If I am a statesman faced with an agonising choice of possible courses of action in a critical situation, will I really find it useful - even if I can afford to wait that long for the answer - to employ a team of specialists in political science to assemble for me from past history all kinds of cases analogous to my situation, from which I or they must then abstract what these cases have in common, deriving from this exercise relevant laws of human behaviour? (Berlin 44)

Such abstract reasoning is clearly inappropriate for understanding the concrete political situation, crucially determined by its particularities. And indeed, as Berlin implies, I cannot afford to wait for the answer. By the time the political science is prepared, the political terrain will have shifted, perhaps dramatically, and always significantly. The fragmented details that constitute my experience of the political, the scattered particles that are the object of the political scientist, "are too minute, too heterogeneous, succeed each other too rapidly, occur in combinations of too great a complexity" (Belrin 48) to be submitted to rigorous scientific investigation and calculation. Owing to the same transience and uniqueness of the political situation, "any method by which strategic plans are turned out ready-made, as if from some machine, must be totally rejected" (Clausewitz 154) as well, for they will invariably be unsuited to the particular factors that determine the situation. "The application of a norm requires a homogeneous medium," and "there exists no norm that is applicable to chaos" (Schmitt 13). With neither the certainty of scientific proof nor the assurance of a ready-made plan to guide my action, I must conduct a discouragingly partial survey of the political terrain as quickly as possible, identify its most particular and strategically important features, situate them within my conception of the whole, and select the most promising course of action.

This requires a perceptual quickness, a "swiftness in connecting seemingly disparate facts" (Gramsci 252), "a sense of unity and a power of judgment raised to a marvelous pitch of vision, which easily grasps and dismisses a thousand remote possibilities which an ordinary mind would labor to identify and wear itself out in so doing" (Clausewitz 112). Clausewitz, borrowing a French term, calls this coup d'oeil:

Because time and space are important elements of the engagement... the idea of a rapid and accurate decision was first based on an evaluation of time and space, and consequently received a name which refers to visual estimates only... But soon it was also used of any sound decision taken in the midst of action - such as recognizing the right point to attack, etc.
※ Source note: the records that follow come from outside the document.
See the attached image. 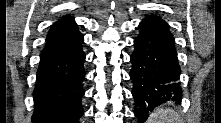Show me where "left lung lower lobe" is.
I'll return each mask as SVG.
<instances>
[{
  "mask_svg": "<svg viewBox=\"0 0 221 123\" xmlns=\"http://www.w3.org/2000/svg\"><path fill=\"white\" fill-rule=\"evenodd\" d=\"M139 27V35L134 40L135 50L130 57V77L134 113L139 121H144L156 106L167 101H180L182 89L178 80L181 70L168 24L149 15Z\"/></svg>",
  "mask_w": 221,
  "mask_h": 123,
  "instance_id": "1",
  "label": "left lung lower lobe"
}]
</instances>
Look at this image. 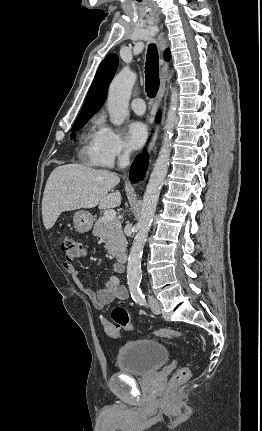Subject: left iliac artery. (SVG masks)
Listing matches in <instances>:
<instances>
[{
    "label": "left iliac artery",
    "mask_w": 262,
    "mask_h": 431,
    "mask_svg": "<svg viewBox=\"0 0 262 431\" xmlns=\"http://www.w3.org/2000/svg\"><path fill=\"white\" fill-rule=\"evenodd\" d=\"M128 284L132 299L140 305H146L145 296L140 288V281L129 282Z\"/></svg>",
    "instance_id": "obj_1"
}]
</instances>
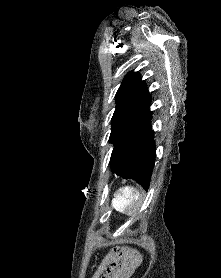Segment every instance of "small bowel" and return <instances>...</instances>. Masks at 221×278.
<instances>
[{
	"label": "small bowel",
	"instance_id": "small-bowel-1",
	"mask_svg": "<svg viewBox=\"0 0 221 278\" xmlns=\"http://www.w3.org/2000/svg\"><path fill=\"white\" fill-rule=\"evenodd\" d=\"M139 255L123 248L109 253L92 278H125L138 263Z\"/></svg>",
	"mask_w": 221,
	"mask_h": 278
}]
</instances>
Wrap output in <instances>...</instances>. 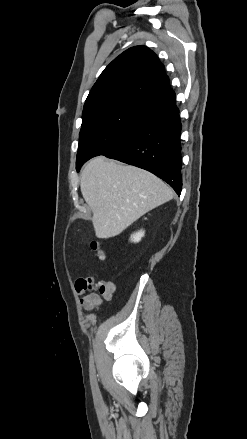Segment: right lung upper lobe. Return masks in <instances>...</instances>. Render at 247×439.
<instances>
[{"instance_id": "cb5924a9", "label": "right lung upper lobe", "mask_w": 247, "mask_h": 439, "mask_svg": "<svg viewBox=\"0 0 247 439\" xmlns=\"http://www.w3.org/2000/svg\"><path fill=\"white\" fill-rule=\"evenodd\" d=\"M175 100L163 64L145 46H135L115 58L90 90L84 110L111 101L131 102L154 112Z\"/></svg>"}]
</instances>
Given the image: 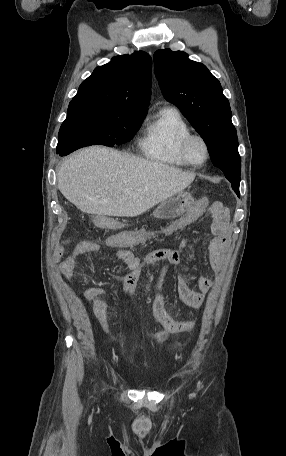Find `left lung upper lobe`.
<instances>
[{
  "instance_id": "obj_1",
  "label": "left lung upper lobe",
  "mask_w": 286,
  "mask_h": 456,
  "mask_svg": "<svg viewBox=\"0 0 286 456\" xmlns=\"http://www.w3.org/2000/svg\"><path fill=\"white\" fill-rule=\"evenodd\" d=\"M155 75L164 98L174 103L207 144L212 163L231 183H240L238 138L228 99L207 67L170 49L154 53Z\"/></svg>"
}]
</instances>
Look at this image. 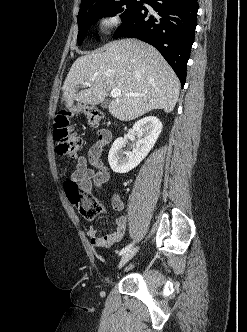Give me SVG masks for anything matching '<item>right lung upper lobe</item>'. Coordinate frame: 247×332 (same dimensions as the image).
I'll use <instances>...</instances> for the list:
<instances>
[{"label": "right lung upper lobe", "instance_id": "obj_1", "mask_svg": "<svg viewBox=\"0 0 247 332\" xmlns=\"http://www.w3.org/2000/svg\"><path fill=\"white\" fill-rule=\"evenodd\" d=\"M102 0H81L80 10L96 4Z\"/></svg>", "mask_w": 247, "mask_h": 332}]
</instances>
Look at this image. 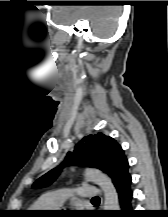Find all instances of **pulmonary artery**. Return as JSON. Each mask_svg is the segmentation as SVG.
<instances>
[{
	"label": "pulmonary artery",
	"instance_id": "obj_1",
	"mask_svg": "<svg viewBox=\"0 0 168 217\" xmlns=\"http://www.w3.org/2000/svg\"><path fill=\"white\" fill-rule=\"evenodd\" d=\"M101 189L96 186H82L77 189V196L80 199L90 200L101 195ZM71 196V191L68 189H57L46 193L42 200L50 205L53 209L62 206L68 197Z\"/></svg>",
	"mask_w": 168,
	"mask_h": 217
}]
</instances>
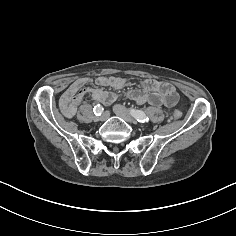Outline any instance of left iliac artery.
Returning a JSON list of instances; mask_svg holds the SVG:
<instances>
[{
    "label": "left iliac artery",
    "instance_id": "44dca946",
    "mask_svg": "<svg viewBox=\"0 0 236 236\" xmlns=\"http://www.w3.org/2000/svg\"><path fill=\"white\" fill-rule=\"evenodd\" d=\"M130 114L141 123L149 122V118L145 115V113L141 110L130 109Z\"/></svg>",
    "mask_w": 236,
    "mask_h": 236
}]
</instances>
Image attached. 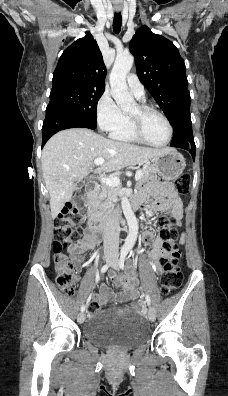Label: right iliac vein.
<instances>
[{"label":"right iliac vein","mask_w":228,"mask_h":396,"mask_svg":"<svg viewBox=\"0 0 228 396\" xmlns=\"http://www.w3.org/2000/svg\"><path fill=\"white\" fill-rule=\"evenodd\" d=\"M105 260H106L107 263L111 262V260H112V255H111V254L106 255ZM77 320H78V322H79L80 324L84 322V320H85V314H84V312H81V313L78 314Z\"/></svg>","instance_id":"right-iliac-vein-1"}]
</instances>
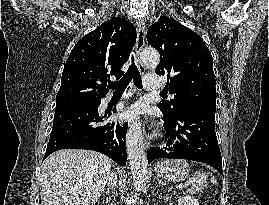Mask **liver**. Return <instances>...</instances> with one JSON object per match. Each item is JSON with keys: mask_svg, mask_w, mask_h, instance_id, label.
<instances>
[{"mask_svg": "<svg viewBox=\"0 0 269 205\" xmlns=\"http://www.w3.org/2000/svg\"><path fill=\"white\" fill-rule=\"evenodd\" d=\"M112 161L91 150L51 154L41 172V205H95L105 189Z\"/></svg>", "mask_w": 269, "mask_h": 205, "instance_id": "liver-1", "label": "liver"}]
</instances>
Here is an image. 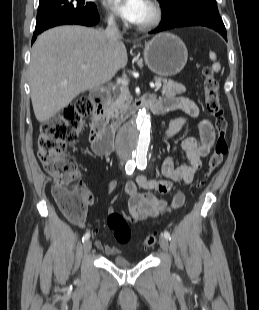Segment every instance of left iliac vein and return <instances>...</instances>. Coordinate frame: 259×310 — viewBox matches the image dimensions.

Coup d'oeil therefore refers not alone to the physical but, more commonly, to the inward eye... the concept merely refers to theh quick recognition of a truth that the mind would ordinarily miss or would perceive only after long study and reflection (Clausewitz 102).

This mental quickness is important in another sense. Because of the constant flux of the political terrain, because of the uncertainty with which we perceive it, and because of the unpredictability of the indiviudal actors involved in a particular situation, "the commander continually finds that things are not as he expected" (Clausewitz 102). Just as our expressive language is "logic in contingency, an oriented system which nevertheless always elaborates random factors, taking what was fortuitous up again into a meaningful whole" (Merleau-Ponty 88), the strategist must formulate coherent action while simultaneously and rapidly reacting to the unforeseen circumstances thrown up at him from the political terrain, continually incorporating new information and chance events into his perception of the situation. This "presence of mind... must play a great role in war, the domain of the unexpected, since it is nothing but an increased capacity of dealing with the unexpected. We admire presence of mind in an apt repartee, as we admire quick thinking in the face of danger" (Clausewitz 103).